Two headline findings:

  1. Heightened involvement in the edu-metaverse. Learners in the VR condition contributed more frequently, made more node connections (as opposed to just adding isolated nodes), and showed more balanced participation across group members. In Zoom, contributions tended to concentrate in one or two dominant participants; in VR, the contribution distribution was flatter. The authors attribute this to copresence — when you see your teammates' avatars standing next to you, manipulating the same mind map, the social norm to contribute is stronger than when you're a rectangle in a grid.

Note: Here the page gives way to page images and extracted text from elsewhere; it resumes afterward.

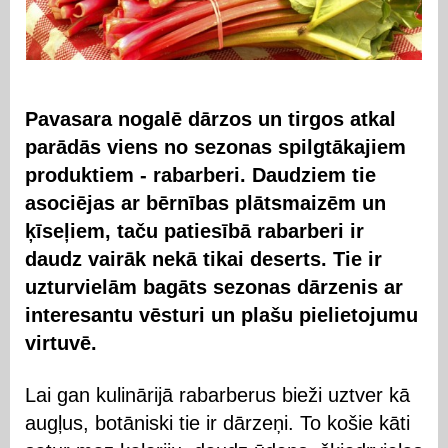
Pavasara nogalē dārzos un tirgos atkal
parādās viens no sezonas spilgtākajiem
produktiem - rabarberi. Daudziem tie
asociējas ar bērnības plātsmaizēm un
ķīseļiem, taču patiesībā rabarberi ir
daudz vairāk nekā tikai deserts. Tie ir
uzturvielām bagāts sezonas dārzenis ar
interesantu vēsturi un plašu pielietojumu
virtuvē.
Lai gan kulinārijā rabarberus bieži uztver kā
augļus, botāniski tie ir dārzeņi. To košie kāti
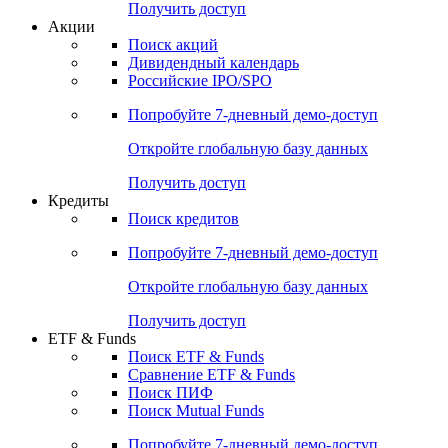
Получить доступ
Акции
Поиск акций
Дивидендный календарь
Российские IPO/SPO
Попробуйте
7-дневный
демо-доступ
Откройте глобальную базу данных
Получить доступ
Кредиты
Поиск кредитов
Попробуйте
7-дневный
демо-доступ
Откройте глобальную базу данных
Получить доступ
ETF & Funds
Поиск ETF & Funds
Сравнение ETF & Funds
Поиск ПИФ
Поиск Mutual Funds
Попробуйте
7-дневный
демо-доступ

  2. KG recommendations were used differently in VR. In the Zoom condition, KG-suggested nodes were often accepted without modification. In VR, learners were more likely to modify suggested nodes — rename them, reconnect them, use them as starting points for further elaboration. The interpretation is that the immersive environment promotes deeper processing: when you're "inside" the knowledge space, you're more invested in getting the map right than in just completing the task. This is speculative — the study wasn't designed to isolate the mechanism — but it's consistent with the broader finding that VR enhances task absorption.

The Copresence Argument

The paper's most theoretically interesting claim is that copresence acts as an engagement multiplier for collaborative knowledge work. This is distinct from saying "VR is more engaging." The argument is structural: copresence changes the social dynamics of collaboration (more balanced participation, more spontaneous verbal contributions), which in turn changes the cognitive dynamics (deeper processing of KG recommendations, more elaboration on peer contributions). The KG provides the cognitive scaffold; copresence provides the social motivation to actually use it.

This framing has a practical implication for edu-metaverse design: don't invest in better AI recommendations until you've invested in better social presence. A sophisticated KG with low copresence will underperform a simple KG with high copresence, because recommendations that nobody discusses or elaborates are wasted.

Boundaries

This is a pilot study. The sample size is small, the task is a single session, and the outcome measures are behavioral engagement rather than learning gains. We don't know whether the heightened involvement translates to better conceptual understanding, better retention, or better transfer — and we don't know whether the effects persist beyond the novelty window. The KG itself is domain-specific and manually constructed; the paper does not address how to build or adapt KGs for new subjects at scale.

The comparison against Zoom is also a comparison of two different modalities (VR vs. 2D video) that differ on many dimensions simultaneously — copresence, input modality, field of view, environmental immersion. Attributing the effects specifically to copresence rather than to, say, the novelty of being in VR or the reduced distraction of a full-field display is not possible from this design. A follow-up that varies copresence within VR (e.g., high-fidelity avatars vs. floating name tags) would isolate the mechanism more cleanly.